Records to process:
╭──
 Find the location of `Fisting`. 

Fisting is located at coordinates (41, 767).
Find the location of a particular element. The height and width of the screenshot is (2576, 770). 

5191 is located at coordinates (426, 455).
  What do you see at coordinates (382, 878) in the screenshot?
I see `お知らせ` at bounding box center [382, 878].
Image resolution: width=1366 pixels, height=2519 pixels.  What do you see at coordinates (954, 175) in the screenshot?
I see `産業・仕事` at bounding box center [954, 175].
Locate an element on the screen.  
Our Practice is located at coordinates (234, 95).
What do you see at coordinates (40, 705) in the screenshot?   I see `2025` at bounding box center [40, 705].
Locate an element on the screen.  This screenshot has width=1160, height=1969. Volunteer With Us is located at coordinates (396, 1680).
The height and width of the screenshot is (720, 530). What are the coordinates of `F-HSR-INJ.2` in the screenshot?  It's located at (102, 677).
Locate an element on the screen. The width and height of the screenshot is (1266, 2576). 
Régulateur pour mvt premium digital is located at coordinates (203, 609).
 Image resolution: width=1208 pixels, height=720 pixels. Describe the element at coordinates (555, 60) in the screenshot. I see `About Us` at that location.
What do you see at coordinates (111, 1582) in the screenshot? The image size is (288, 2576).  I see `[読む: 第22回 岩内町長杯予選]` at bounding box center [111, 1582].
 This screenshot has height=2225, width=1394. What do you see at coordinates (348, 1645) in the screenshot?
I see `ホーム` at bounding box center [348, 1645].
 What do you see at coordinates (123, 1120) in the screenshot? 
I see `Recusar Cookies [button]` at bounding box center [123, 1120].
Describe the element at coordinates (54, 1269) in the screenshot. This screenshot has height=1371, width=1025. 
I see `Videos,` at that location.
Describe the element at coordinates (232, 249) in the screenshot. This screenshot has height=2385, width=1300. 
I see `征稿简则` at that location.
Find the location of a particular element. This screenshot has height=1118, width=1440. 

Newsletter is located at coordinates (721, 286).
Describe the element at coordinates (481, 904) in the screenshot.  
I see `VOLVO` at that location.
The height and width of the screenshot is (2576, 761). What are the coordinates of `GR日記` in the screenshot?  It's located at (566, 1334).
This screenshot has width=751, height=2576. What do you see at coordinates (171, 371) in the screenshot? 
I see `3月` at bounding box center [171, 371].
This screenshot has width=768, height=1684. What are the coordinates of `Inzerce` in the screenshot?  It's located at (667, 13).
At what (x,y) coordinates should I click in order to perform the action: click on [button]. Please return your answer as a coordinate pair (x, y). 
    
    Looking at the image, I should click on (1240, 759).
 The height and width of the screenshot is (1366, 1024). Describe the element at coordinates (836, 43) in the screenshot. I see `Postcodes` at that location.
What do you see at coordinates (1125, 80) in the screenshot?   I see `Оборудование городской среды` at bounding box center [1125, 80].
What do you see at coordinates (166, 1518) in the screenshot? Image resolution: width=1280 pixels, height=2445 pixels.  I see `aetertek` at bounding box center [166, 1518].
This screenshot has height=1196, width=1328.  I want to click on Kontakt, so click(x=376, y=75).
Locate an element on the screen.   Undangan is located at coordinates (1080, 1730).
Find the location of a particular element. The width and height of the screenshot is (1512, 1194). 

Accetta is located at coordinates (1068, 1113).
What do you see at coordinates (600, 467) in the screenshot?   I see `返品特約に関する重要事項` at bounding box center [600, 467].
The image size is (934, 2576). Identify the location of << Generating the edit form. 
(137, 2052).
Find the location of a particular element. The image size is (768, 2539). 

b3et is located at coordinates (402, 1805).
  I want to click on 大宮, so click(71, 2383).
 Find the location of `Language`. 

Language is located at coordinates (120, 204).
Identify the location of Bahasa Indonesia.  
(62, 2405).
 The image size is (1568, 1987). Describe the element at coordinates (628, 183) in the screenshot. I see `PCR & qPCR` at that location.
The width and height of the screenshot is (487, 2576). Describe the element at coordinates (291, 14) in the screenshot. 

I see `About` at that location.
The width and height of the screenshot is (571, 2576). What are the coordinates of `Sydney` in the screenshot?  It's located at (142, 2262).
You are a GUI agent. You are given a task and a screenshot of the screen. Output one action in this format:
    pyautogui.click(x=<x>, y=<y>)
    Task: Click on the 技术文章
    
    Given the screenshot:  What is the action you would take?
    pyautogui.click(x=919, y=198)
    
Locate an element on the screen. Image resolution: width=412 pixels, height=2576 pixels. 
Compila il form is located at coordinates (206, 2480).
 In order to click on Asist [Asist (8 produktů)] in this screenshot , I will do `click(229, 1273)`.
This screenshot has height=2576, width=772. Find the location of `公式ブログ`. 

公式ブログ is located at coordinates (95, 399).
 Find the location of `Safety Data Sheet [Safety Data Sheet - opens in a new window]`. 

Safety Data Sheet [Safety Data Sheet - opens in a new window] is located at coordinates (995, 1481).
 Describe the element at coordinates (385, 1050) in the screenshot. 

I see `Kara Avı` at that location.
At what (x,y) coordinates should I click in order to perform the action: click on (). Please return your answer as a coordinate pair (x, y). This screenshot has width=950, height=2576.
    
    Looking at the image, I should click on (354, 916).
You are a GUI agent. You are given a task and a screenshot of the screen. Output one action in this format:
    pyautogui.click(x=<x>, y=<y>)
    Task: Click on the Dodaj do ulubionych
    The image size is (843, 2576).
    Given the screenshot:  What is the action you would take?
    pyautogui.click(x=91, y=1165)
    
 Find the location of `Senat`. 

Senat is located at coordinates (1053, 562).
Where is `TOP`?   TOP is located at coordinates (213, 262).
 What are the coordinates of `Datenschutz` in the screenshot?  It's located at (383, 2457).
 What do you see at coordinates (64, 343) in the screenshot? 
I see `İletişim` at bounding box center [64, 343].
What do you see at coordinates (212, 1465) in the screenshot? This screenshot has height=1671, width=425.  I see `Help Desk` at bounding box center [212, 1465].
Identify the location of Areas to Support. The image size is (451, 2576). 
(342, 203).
╰──
Task prompt:
Line by line, set the records above down again exactly.

Task result:
 Find the location of `Fisting`. 

Fisting is located at coordinates (41, 767).
Find the location of a particular element. The height and width of the screenshot is (2576, 770). 

5191 is located at coordinates (426, 455).
  What do you see at coordinates (382, 878) in the screenshot?
I see `お知らせ` at bounding box center [382, 878].
Image resolution: width=1366 pixels, height=2519 pixels.  What do you see at coordinates (954, 175) in the screenshot?
I see `産業・仕事` at bounding box center [954, 175].
Locate an element on the screen.  
Our Practice is located at coordinates (234, 95).
What do you see at coordinates (40, 705) in the screenshot?   I see `2025` at bounding box center [40, 705].
Locate an element on the screen.  This screenshot has width=1160, height=1969. Volunteer With Us is located at coordinates (396, 1680).
The height and width of the screenshot is (720, 530). What are the coordinates of `F-HSR-INJ.2` in the screenshot?  It's located at (102, 677).
Locate an element on the screen. The width and height of the screenshot is (1266, 2576). 
Régulateur pour mvt premium digital is located at coordinates (203, 609).
 Image resolution: width=1208 pixels, height=720 pixels. Describe the element at coordinates (555, 60) in the screenshot. I see `About Us` at that location.
What do you see at coordinates (111, 1582) in the screenshot? The image size is (288, 2576).  I see `[読む: 第22回 岩内町長杯予選]` at bounding box center [111, 1582].
 This screenshot has height=2225, width=1394. What do you see at coordinates (348, 1645) in the screenshot?
I see `ホーム` at bounding box center [348, 1645].
 What do you see at coordinates (123, 1120) in the screenshot? 
I see `Recusar Cookies [button]` at bounding box center [123, 1120].
Describe the element at coordinates (54, 1269) in the screenshot. This screenshot has height=1371, width=1025. 
I see `Videos,` at that location.
Describe the element at coordinates (232, 249) in the screenshot. This screenshot has height=2385, width=1300. 
I see `征稿简则` at that location.
Find the location of a particular element. This screenshot has height=1118, width=1440. 

Newsletter is located at coordinates (721, 286).
Describe the element at coordinates (481, 904) in the screenshot.  
I see `VOLVO` at that location.
The height and width of the screenshot is (2576, 761). What are the coordinates of `GR日記` in the screenshot?  It's located at (566, 1334).
This screenshot has width=751, height=2576. What do you see at coordinates (171, 371) in the screenshot? 
I see `3月` at bounding box center [171, 371].
This screenshot has width=768, height=1684. What are the coordinates of `Inzerce` in the screenshot?  It's located at (667, 13).
At what (x,y) coordinates should I click in order to perform the action: click on [button]. Please return your answer as a coordinate pair (x, y). 
    
    Looking at the image, I should click on (1240, 759).
 The height and width of the screenshot is (1366, 1024). Describe the element at coordinates (836, 43) in the screenshot. I see `Postcodes` at that location.
What do you see at coordinates (1125, 80) in the screenshot?   I see `Оборудование городской среды` at bounding box center [1125, 80].
What do you see at coordinates (166, 1518) in the screenshot? Image resolution: width=1280 pixels, height=2445 pixels.  I see `aetertek` at bounding box center [166, 1518].
This screenshot has height=1196, width=1328.  I want to click on Kontakt, so click(x=376, y=75).
Locate an element on the screen.   Undangan is located at coordinates (1080, 1730).
Find the location of a particular element. The width and height of the screenshot is (1512, 1194). 

Accetta is located at coordinates (1068, 1113).
What do you see at coordinates (600, 467) in the screenshot?   I see `返品特約に関する重要事項` at bounding box center [600, 467].
The image size is (934, 2576). Identify the location of << Generating the edit form. 
(137, 2052).
Find the location of a particular element. The image size is (768, 2539). 

b3et is located at coordinates (402, 1805).
  I want to click on 大宮, so click(71, 2383).
 Find the location of `Language`. 

Language is located at coordinates (120, 204).
Identify the location of Bahasa Indonesia.  
(62, 2405).
 The image size is (1568, 1987). Describe the element at coordinates (628, 183) in the screenshot. I see `PCR & qPCR` at that location.
The width and height of the screenshot is (487, 2576). Describe the element at coordinates (291, 14) in the screenshot. 

I see `About` at that location.
The width and height of the screenshot is (571, 2576). What are the coordinates of `Sydney` in the screenshot?  It's located at (142, 2262).
You are a GUI agent. You are given a task and a screenshot of the screen. Output one action in this format:
    pyautogui.click(x=<x>, y=<y>)
    Task: Click on the 技术文章
    
    Given the screenshot:  What is the action you would take?
    pyautogui.click(x=919, y=198)
    
Locate an element on the screen. Image resolution: width=412 pixels, height=2576 pixels. 
Compila il form is located at coordinates (206, 2480).
 In order to click on Asist [Asist (8 produktů)] in this screenshot , I will do `click(229, 1273)`.
This screenshot has height=2576, width=772. Find the location of `公式ブログ`. 

公式ブログ is located at coordinates (95, 399).
 Find the location of `Safety Data Sheet [Safety Data Sheet - opens in a new window]`. 

Safety Data Sheet [Safety Data Sheet - opens in a new window] is located at coordinates (995, 1481).
 Describe the element at coordinates (385, 1050) in the screenshot. 

I see `Kara Avı` at that location.
At what (x,y) coordinates should I click in order to perform the action: click on (). Please return your answer as a coordinate pair (x, y). This screenshot has width=950, height=2576.
    
    Looking at the image, I should click on (354, 916).
You are a GUI agent. You are given a task and a screenshot of the screen. Output one action in this format:
    pyautogui.click(x=<x>, y=<y>)
    Task: Click on the Dodaj do ulubionych
    The image size is (843, 2576).
    Given the screenshot:  What is the action you would take?
    pyautogui.click(x=91, y=1165)
    
 Find the location of `Senat`. 

Senat is located at coordinates (1053, 562).
Where is `TOP`?   TOP is located at coordinates (213, 262).
 What are the coordinates of `Datenschutz` in the screenshot?  It's located at (383, 2457).
 What do you see at coordinates (64, 343) in the screenshot? 
I see `İletişim` at bounding box center [64, 343].
What do you see at coordinates (212, 1465) in the screenshot? This screenshot has height=1671, width=425.  I see `Help Desk` at bounding box center [212, 1465].
Identify the location of Areas to Support. The image size is (451, 2576). 
(342, 203).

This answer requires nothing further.